# Problem to solve
From the records below, copy out each line that has the word "refresh".

# Records shown
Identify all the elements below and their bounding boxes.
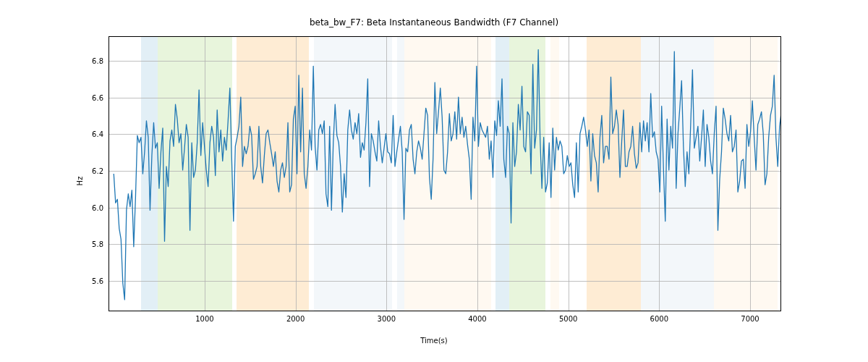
y-axis-label: Hz	[76, 177, 84, 186]
xtick-label: 6000	[650, 311, 668, 323]
ytick-label: 5.8	[92, 240, 109, 248]
ytick-label: 6.0	[92, 203, 109, 211]
chart-title: beta_bw_F7: Beta Instantaneous Bandwidth…	[0, 17, 868, 28]
series-line	[114, 50, 780, 300]
ytick-label: 6.4	[92, 130, 109, 138]
xtick-label: 3000	[378, 311, 396, 323]
xtick-label: 4000	[468, 311, 486, 323]
ytick-label: 5.6	[92, 277, 109, 285]
xtick-label: 1000	[195, 311, 213, 323]
line-series	[109, 37, 780, 311]
plot-area	[109, 37, 780, 311]
x-axis-label: Time(s)	[0, 337, 868, 345]
ytick-label: 6.2	[92, 167, 109, 174]
xtick-label: 5000	[559, 311, 577, 323]
chart-figure: beta_bw_F7: Beta Instantaneous Bandwidth…	[0, 0, 868, 362]
xtick-label: 2000	[286, 311, 305, 323]
ytick-label: 6.6	[92, 93, 109, 101]
chart-axes: 1000200030004000500060007000 5.65.86.06.…	[109, 36, 781, 311]
ytick-label: 6.8	[92, 56, 109, 64]
xtick-label: 7000	[741, 311, 759, 323]
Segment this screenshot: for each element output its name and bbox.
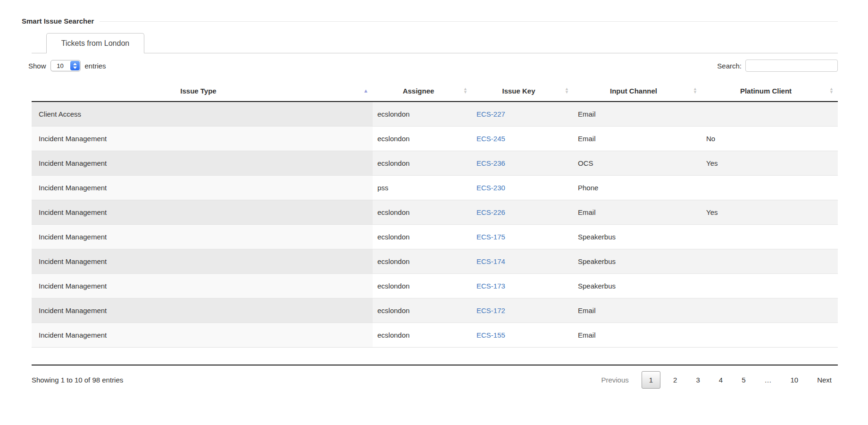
cell-issue-key: ECS-174 bbox=[472, 249, 573, 273]
pagination-next[interactable]: Next bbox=[811, 372, 838, 388]
table-bottom-divider bbox=[32, 365, 838, 366]
search-input[interactable] bbox=[745, 60, 838, 72]
sort-ascending-icon: ▲ bbox=[363, 88, 368, 94]
cell-issue-type: Incident Management bbox=[32, 200, 373, 224]
cell-platinum-client: No bbox=[701, 126, 838, 151]
pagination-previous[interactable]: Previous bbox=[595, 372, 634, 388]
cell-assignee: pss bbox=[373, 175, 472, 200]
cell-input-channel: Email bbox=[573, 298, 701, 323]
table-footer: Showing 1 to 10 of 98 entries Previous 1… bbox=[32, 371, 838, 389]
table-row: Incident Management ecslondon ECS-174 Sp… bbox=[32, 249, 838, 273]
search-control: Search: bbox=[717, 60, 838, 72]
cell-issue-type: Incident Management bbox=[32, 175, 373, 200]
cell-issue-key: ECS-173 bbox=[472, 273, 573, 298]
pagination-page-3[interactable]: 3 bbox=[690, 372, 706, 388]
show-label: Show bbox=[28, 62, 46, 70]
cell-issue-key: ECS-245 bbox=[472, 126, 573, 151]
cell-platinum-client: Yes bbox=[701, 151, 838, 175]
issue-key-link[interactable]: ECS-227 bbox=[476, 110, 505, 118]
cell-assignee: ecslondon bbox=[373, 273, 472, 298]
cell-input-channel: Email bbox=[573, 126, 701, 151]
column-header-issue-type[interactable]: Issue Type ▲ bbox=[32, 80, 373, 102]
cell-input-channel: Email bbox=[573, 200, 701, 224]
cell-input-channel: Phone bbox=[573, 175, 701, 200]
cell-platinum-client bbox=[701, 249, 838, 273]
issue-key-link[interactable]: ECS-245 bbox=[476, 135, 505, 143]
table-controls: Show 10 entries Search: bbox=[28, 60, 838, 72]
pagination-page-4[interactable]: 4 bbox=[713, 372, 729, 388]
cell-assignee: ecslondon bbox=[373, 126, 472, 151]
cell-issue-key: ECS-172 bbox=[472, 298, 573, 323]
cell-input-channel: Speakerbus bbox=[573, 224, 701, 249]
cell-issue-key: ECS-175 bbox=[472, 224, 573, 249]
cell-issue-key: ECS-236 bbox=[472, 151, 573, 175]
column-header-input-channel[interactable]: Input Channel ▲▼ bbox=[573, 80, 701, 102]
search-label: Search: bbox=[717, 62, 742, 70]
tab-tickets-from-london[interactable]: Tickets from London bbox=[46, 33, 144, 53]
column-header-platinum-client[interactable]: Platinum Client ▲▼ bbox=[701, 80, 838, 102]
cell-issue-type: Incident Management bbox=[32, 126, 373, 151]
cell-issue-type: Incident Management bbox=[32, 298, 373, 323]
cell-issue-type: Incident Management bbox=[32, 224, 373, 249]
cell-issue-type: Incident Management bbox=[32, 249, 373, 273]
cell-platinum-client bbox=[701, 175, 838, 200]
table-row: Incident Management ecslondon ECS-245 Em… bbox=[32, 126, 838, 151]
cell-assignee: ecslondon bbox=[373, 200, 472, 224]
cell-platinum-client bbox=[701, 102, 838, 126]
select-stepper-icon bbox=[70, 61, 80, 70]
cell-issue-type: Incident Management bbox=[32, 151, 373, 175]
cell-assignee: ecslondon bbox=[373, 249, 472, 273]
cell-input-channel: Email bbox=[573, 102, 701, 126]
issue-key-link[interactable]: ECS-236 bbox=[476, 159, 505, 167]
tab-label: Tickets from London bbox=[61, 39, 129, 48]
table-row: Incident Management ecslondon ECS-172 Em… bbox=[32, 298, 838, 323]
table-row: Client Access ecslondon ECS-227 Email bbox=[32, 102, 838, 126]
smart-issue-searcher-panel: Smart Issue Searcher Tickets from London… bbox=[22, 17, 838, 389]
issue-key-link[interactable]: ECS-174 bbox=[476, 257, 505, 265]
panel-title: Smart Issue Searcher bbox=[22, 17, 94, 25]
cell-platinum-client bbox=[701, 224, 838, 249]
issue-key-link[interactable]: ECS-226 bbox=[476, 208, 505, 216]
cell-issue-key: ECS-227 bbox=[472, 102, 573, 126]
issue-key-link[interactable]: ECS-230 bbox=[476, 184, 505, 192]
column-header-issue-key[interactable]: Issue Key ▲▼ bbox=[472, 80, 573, 102]
cell-input-channel: Speakerbus bbox=[573, 249, 701, 273]
cell-input-channel: Email bbox=[573, 323, 701, 347]
table-row: Incident Management pss ECS-230 Phone bbox=[32, 175, 838, 200]
page-length-control: Show 10 entries bbox=[28, 60, 106, 71]
pagination-page-2[interactable]: 2 bbox=[667, 372, 683, 388]
legend-divider bbox=[100, 21, 838, 22]
table-row: Incident Management ecslondon ECS-173 Sp… bbox=[32, 273, 838, 298]
entries-label: entries bbox=[85, 62, 106, 70]
issue-key-link[interactable]: ECS-172 bbox=[476, 306, 505, 314]
pagination-ellipsis: … bbox=[758, 372, 777, 388]
tab-bar: Tickets from London bbox=[32, 33, 838, 53]
pagination-page-1[interactable]: 1 bbox=[642, 371, 660, 389]
entries-info: Showing 1 to 10 of 98 entries bbox=[32, 376, 123, 384]
cell-issue-key: ECS-230 bbox=[472, 175, 573, 200]
page-length-value: 10 bbox=[51, 60, 70, 71]
cell-input-channel: Speakerbus bbox=[573, 273, 701, 298]
column-header-assignee[interactable]: Assignee ▲▼ bbox=[373, 80, 472, 102]
pagination-page-5[interactable]: 5 bbox=[735, 372, 751, 388]
cell-assignee: ecslondon bbox=[373, 151, 472, 175]
table-row: Incident Management ecslondon ECS-175 Sp… bbox=[32, 224, 838, 249]
issue-key-link[interactable]: ECS-175 bbox=[476, 233, 505, 241]
cell-platinum-client bbox=[701, 323, 838, 347]
issue-key-link[interactable]: ECS-173 bbox=[476, 282, 505, 290]
cell-issue-type: Incident Management bbox=[32, 323, 373, 347]
pagination: Previous 1 2 3 4 5 … 10 Next bbox=[595, 371, 838, 389]
issue-key-link[interactable]: ECS-155 bbox=[476, 331, 505, 339]
cell-issue-type: Incident Management bbox=[32, 273, 373, 298]
sort-icon: ▲▼ bbox=[463, 87, 467, 94]
panel-legend: Smart Issue Searcher bbox=[22, 17, 838, 25]
cell-platinum-client bbox=[701, 298, 838, 323]
table-row: Incident Management ecslondon ECS-155 Em… bbox=[32, 323, 838, 347]
cell-input-channel: OCS bbox=[573, 151, 701, 175]
sort-icon: ▲▼ bbox=[693, 87, 697, 94]
header-row: Issue Type ▲ Assignee ▲▼ Issue Key ▲▼ In… bbox=[32, 80, 838, 102]
pagination-page-10[interactable]: 10 bbox=[784, 372, 804, 388]
cell-issue-key: ECS-155 bbox=[472, 323, 573, 347]
page-length-select[interactable]: 10 bbox=[50, 60, 81, 71]
table-row: Incident Management ecslondon ECS-226 Em… bbox=[32, 200, 838, 224]
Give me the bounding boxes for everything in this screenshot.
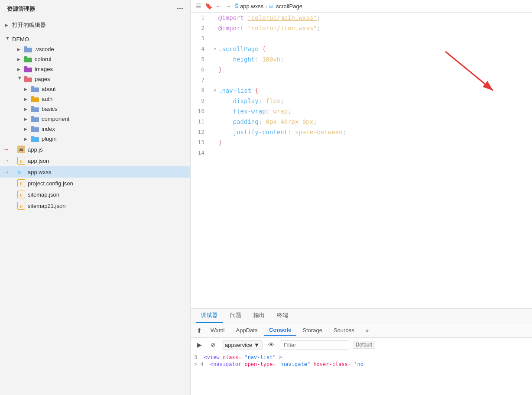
svg-rect-5 (24, 66, 27, 68)
bookmark-icon[interactable]: 🔖 (205, 3, 212, 10)
token: 100vh (262, 56, 280, 63)
devtools-tabs: ⬆ Wxml AppData Console Storage Sources » (191, 323, 532, 338)
appjson-arrow-indicator: → (3, 157, 10, 165)
code-line-14: 14 (191, 148, 532, 158)
line-content: .nav-list { (218, 85, 532, 96)
sidebar-item-sitemap21[interactable]: {} sitemap21.json (0, 200, 190, 211)
sidebar: 资源管理器 ··· ▶ 打开的编辑器 ▶ DEMO ▶ .vscode ▶ co… (0, 0, 191, 395)
svg-rect-14 (31, 117, 39, 122)
pages-triangle: ▶ (18, 77, 22, 82)
token: "colorui/icon.wxss" (247, 25, 317, 32)
line-content: .scrollPage { (218, 44, 532, 54)
tab-terminal[interactable]: 终端 (272, 309, 293, 323)
sidebar-item-component[interactable]: ▶ component (0, 114, 190, 124)
sidebar-item-about[interactable]: ▶ about (0, 84, 190, 94)
about-label: about (42, 86, 56, 92)
projectconfig-label: project.config.json (28, 180, 73, 187)
no-icon[interactable]: ⊘ (208, 340, 218, 350)
svg-rect-13 (31, 106, 34, 108)
sidebar-item-appjson[interactable]: → {} app.json (0, 155, 190, 166)
forward-button[interactable]: → (225, 3, 231, 10)
appwxss-icon: S (17, 168, 25, 176)
colorui-folder-icon (24, 56, 32, 62)
eye-icon[interactable]: 👁 (266, 340, 276, 350)
line-number: 3 (191, 33, 211, 44)
line-number: 9 (191, 96, 211, 106)
devtab-appdata[interactable]: AppData (231, 325, 263, 335)
devtab-wxml[interactable]: Wxml (205, 325, 230, 335)
sidebar-item-vscode[interactable]: ▶ .vscode (0, 44, 190, 54)
demo-toggle[interactable]: ▶ DEMO (0, 34, 190, 44)
token: : (288, 129, 295, 136)
filter-input[interactable] (280, 340, 349, 350)
sidebar-item-basics[interactable]: ▶ basics (0, 104, 190, 114)
token: @import (218, 14, 247, 21)
code-line-3: 3 (191, 33, 532, 44)
token: { (262, 45, 266, 52)
demo-label: DEMO (12, 36, 29, 42)
sidebar-more-button[interactable]: ··· (177, 4, 183, 13)
breadcrumb-selector[interactable]: .scrollPage (275, 3, 302, 10)
play-icon[interactable]: ▶ (194, 340, 204, 350)
code-line-7: 7 (191, 75, 532, 85)
breadcrumb-selector-icon: ⊞ (269, 3, 273, 9)
tab-output[interactable]: 输出 (248, 309, 270, 323)
fold-arrow[interactable]: ∨ (211, 44, 218, 54)
appservice-select[interactable]: appservice ▼ (222, 340, 263, 350)
line-number: 12 (191, 127, 211, 137)
colorui-label: colorui (35, 56, 51, 62)
sidebar-item-projectconfig[interactable]: {} project.config.json (0, 178, 190, 189)
line-content: display: flex; (218, 96, 532, 106)
token: flex (266, 97, 281, 104)
token: ; (313, 118, 317, 125)
component-folder-icon (31, 116, 39, 122)
sidebar-item-sitemap[interactable]: {} sitemap.json (0, 189, 190, 200)
line-number: 2 (191, 23, 211, 33)
appjs-icon: JS (17, 146, 25, 153)
devtab-storage[interactable]: Storage (297, 325, 328, 335)
sidebar-item-auth[interactable]: ▶ auth (0, 94, 190, 104)
breadcrumb-filename[interactable]: app.wxss (240, 3, 263, 10)
svg-rect-17 (31, 126, 34, 128)
token: rpx (288, 118, 298, 125)
sidebar-item-index[interactable]: ▶ index (0, 124, 190, 134)
fold-arrow[interactable]: ∨ (211, 85, 218, 96)
sidebar-item-appwxss[interactable]: → S app.wxss (0, 166, 190, 178)
token: padding (218, 118, 259, 125)
cursor-tool-icon[interactable]: ⬆ (194, 325, 204, 336)
devtab-sources[interactable]: Sources (328, 325, 360, 335)
open-editors-toggle[interactable]: ▶ 打开的编辑器 (0, 19, 190, 31)
svg-rect-12 (31, 107, 39, 112)
svg-rect-19 (31, 136, 34, 138)
basics-triangle: ▶ (24, 107, 29, 111)
devtab-console[interactable]: Console (264, 325, 296, 336)
editor-content[interactable]: 1@import "colorui/main.wxss";2@import "c… (191, 13, 532, 308)
open-editors-section: ▶ 打开的编辑器 (0, 18, 190, 32)
about-folder-icon (31, 86, 39, 92)
tab-issues[interactable]: 问题 (225, 309, 247, 323)
hamburger-icon[interactable]: ☰ (196, 3, 201, 10)
sidebar-item-plugin[interactable]: ▶ plugin (0, 134, 190, 144)
appwxss-arrow-indicator: → (3, 168, 10, 176)
sidebar-item-colorui[interactable]: ▶ colorui (0, 54, 190, 64)
sidebar-item-images[interactable]: ▶ images (0, 64, 190, 74)
code-line-11: 11 padding: 0px 40rpx 0px; (191, 117, 532, 127)
svg-rect-2 (24, 58, 32, 62)
code-line-13: 13} (191, 137, 532, 148)
tab-debugger[interactable]: 调试器 (196, 309, 223, 323)
devtab-more[interactable]: » (360, 325, 374, 335)
line-content: flex-wrap: wrap; (218, 106, 532, 117)
code-line-12: 12 justify-content: space-between; (191, 127, 532, 137)
token: ; (343, 129, 346, 136)
sidebar-item-pages[interactable]: ▶ pages (0, 74, 190, 84)
line-content: } (218, 65, 532, 75)
token: @import (218, 25, 247, 32)
sidebar-item-appjs[interactable]: → JS app.js (0, 144, 190, 155)
svg-rect-18 (31, 137, 39, 142)
svg-rect-11 (31, 96, 34, 98)
index-triangle: ▶ (24, 127, 29, 131)
line-number: 10 (191, 106, 211, 117)
svg-rect-16 (31, 127, 39, 132)
bottom-tabs: 调试器 问题 输出 终端 (191, 309, 532, 323)
back-button[interactable]: ← (216, 3, 222, 10)
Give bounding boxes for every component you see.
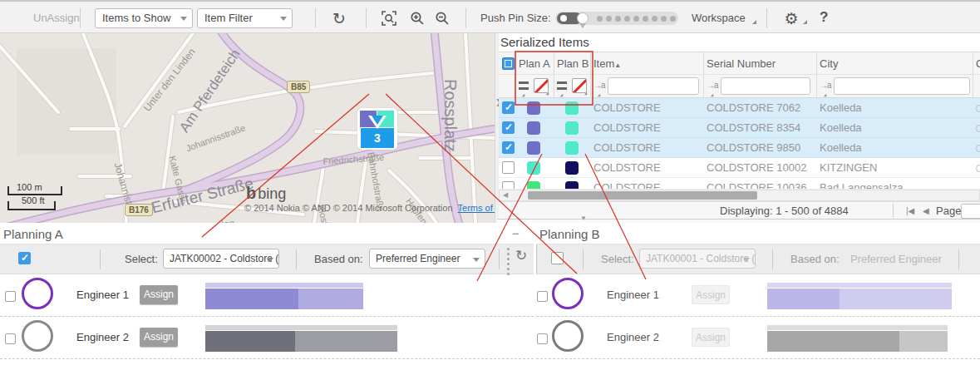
engineer-avatar[interactable] (552, 278, 584, 309)
page-number-input[interactable] (961, 204, 980, 219)
planning-a-based-on-dropdown[interactable]: Preferred Engineer (369, 249, 485, 269)
planning-a-job-dropdown[interactable]: JATK00002 - Coldstore ( (163, 249, 279, 269)
slider-dot[interactable] (643, 16, 648, 22)
unassign-button[interactable]: UnAssign (33, 12, 80, 24)
select-all-checkbox[interactable] (502, 57, 515, 70)
column-header-serial[interactable]: Serial Number (707, 57, 776, 70)
settings-gear-icon[interactable]: ⚙ (781, 8, 801, 28)
plan-a-color-chip[interactable] (527, 161, 540, 175)
engineer-avatar[interactable] (552, 320, 584, 352)
plan-b-filter-none-icon[interactable] (572, 78, 587, 93)
column-header-plan-a[interactable]: Plan A (519, 57, 550, 70)
slider-dot[interactable] (624, 16, 630, 22)
column-header-clipped[interactable]: C (976, 57, 980, 70)
city-filter-input[interactable] (834, 77, 970, 95)
workspace-button[interactable]: Workspace (692, 12, 746, 24)
plan-b-color-chip[interactable] (565, 161, 579, 175)
zoom-out-icon[interactable] (432, 8, 452, 28)
table-header-row: Plan A Plan B Item▲ Serial Number City C (499, 52, 980, 75)
plan-a-color-chip[interactable] (527, 181, 540, 190)
map-canvas[interactable]: Unter den Linden Am Pferdeteich Johannis… (0, 33, 495, 223)
item-cell: COLDSTORE (593, 101, 661, 114)
slider-dot[interactable] (661, 16, 667, 22)
plan-b-color-chip[interactable] (565, 141, 579, 155)
item-filter-mode-icon[interactable]: →a (593, 81, 605, 90)
plan-b-filter-equals-icon[interactable] (557, 81, 567, 90)
first-page-icon[interactable]: |◀ (906, 206, 914, 215)
schedule-bar[interactable] (767, 331, 948, 352)
scroll-left-icon[interactable]: ◀ (503, 191, 508, 199)
assign-button[interactable]: Assign (140, 285, 178, 304)
column-header-city[interactable]: City (820, 57, 838, 70)
plan-a-filter-none-icon[interactable] (534, 78, 549, 93)
plan-b-color-chip[interactable] (565, 121, 579, 135)
planning-b-checkbox[interactable] (551, 252, 564, 264)
bar-segment (205, 331, 295, 352)
engineer-checkbox[interactable] (537, 333, 548, 344)
slider-dot[interactable] (615, 16, 621, 22)
plan-a-color-chip[interactable] (527, 101, 540, 115)
table-row[interactable]: COLDSTORE COLDSTORE 9850 Koelleda (499, 138, 980, 158)
horizontal-scrollbar[interactable]: ◀ (499, 190, 980, 201)
plan-b-color-chip[interactable] (565, 101, 579, 115)
drag-handle-dots[interactable] (507, 248, 510, 275)
items-to-show-dropdown[interactable]: Items to Show (95, 8, 193, 28)
scrollbar-thumb[interactable] (528, 191, 757, 200)
assign-button[interactable]: Assign (140, 328, 178, 347)
engineer-row[interactable]: Engineer 1 Assign (536, 275, 980, 317)
schedule-bar[interactable] (205, 331, 397, 352)
zoom-in-icon[interactable] (407, 8, 427, 28)
engineer-row[interactable]: Engineer 2 Assign (536, 318, 980, 359)
planning-b-job-dropdown[interactable]: JATK00001 - Coldstore ( (639, 249, 756, 269)
previous-page-icon[interactable]: ◀ (923, 206, 929, 215)
engineer-checkbox[interactable] (5, 333, 16, 344)
table-row-partial[interactable]: COLDSTORE COLDSTORE 10036 Bad Langensalz… (499, 178, 980, 190)
item-filter-input[interactable] (608, 77, 699, 95)
row-checkbox[interactable] (502, 101, 515, 114)
engineer-row[interactable]: Engineer 2 Assign (0, 318, 534, 359)
table-row[interactable]: COLDSTORE COLDSTORE 7062 Koelleda (499, 98, 980, 118)
job-dropdown-value: JATK00001 - Coldstore ( (646, 253, 755, 264)
serial-filter-mode-icon[interactable]: →a (707, 81, 718, 90)
table-row[interactable]: COLDSTORE COLDSTORE 10002 KITZINGEN (499, 158, 980, 178)
slider-handle[interactable] (577, 12, 588, 24)
city-filter-mode-icon[interactable]: →a (820, 81, 831, 90)
plan-b-color-chip[interactable] (565, 181, 579, 190)
engineer-avatar[interactable] (22, 320, 53, 352)
map-pushpin[interactable]: 3 (357, 108, 397, 150)
planning-a-checkbox[interactable] (18, 252, 31, 264)
item-filter-dropdown[interactable]: Item Filter (197, 8, 293, 28)
slider-dot[interactable] (597, 16, 603, 22)
refresh-icon[interactable]: ↻ (515, 247, 527, 264)
help-icon[interactable]: ? (820, 9, 828, 26)
plan-a-color-chip[interactable] (527, 121, 540, 135)
table-row[interactable]: COLDSTORE COLDSTORE 8354 Koelleda (499, 118, 980, 138)
row-checkbox[interactable] (502, 181, 515, 190)
row-checkbox[interactable] (502, 161, 515, 174)
engineer-checkbox[interactable] (537, 291, 548, 302)
schedule-bar[interactable] (205, 289, 363, 309)
terms-of-use-link[interactable]: Terms of Use (458, 203, 495, 213)
slider-dot[interactable] (633, 16, 639, 22)
plan-a-color-chip[interactable] (527, 141, 540, 155)
city-cell: Koelleda (820, 141, 862, 154)
column-header-plan-b[interactable]: Plan B (557, 57, 588, 70)
column-header-item[interactable]: Item▲ (593, 57, 621, 70)
city-cell: KITZINGEN (820, 161, 877, 174)
engineer-avatar[interactable] (22, 278, 53, 309)
serial-filter-input[interactable] (721, 77, 810, 95)
plan-a-filter-equals-icon[interactable] (519, 81, 529, 90)
schedule-bar[interactable] (767, 289, 952, 309)
slider-dot[interactable] (670, 16, 676, 22)
slider-dot[interactable] (606, 16, 612, 22)
schedule-strip (205, 325, 397, 330)
engineer-row[interactable]: Engineer 1 Assign (0, 275, 534, 317)
push-pin-size-slider[interactable] (555, 12, 678, 25)
zoom-to-fit-icon[interactable] (379, 8, 399, 28)
row-checkbox[interactable] (502, 141, 515, 154)
collapse-panel-a-button[interactable]: − (512, 226, 520, 240)
row-checkbox[interactable] (502, 121, 515, 134)
engineer-checkbox[interactable] (5, 291, 16, 302)
refresh-icon[interactable]: ↻ (329, 8, 349, 28)
slider-dot[interactable] (652, 16, 657, 22)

# Answer to the exercise
refresh-icon[interactable]: ↻ (515, 247, 527, 264)
refresh-icon[interactable]: ↻ (329, 8, 349, 28)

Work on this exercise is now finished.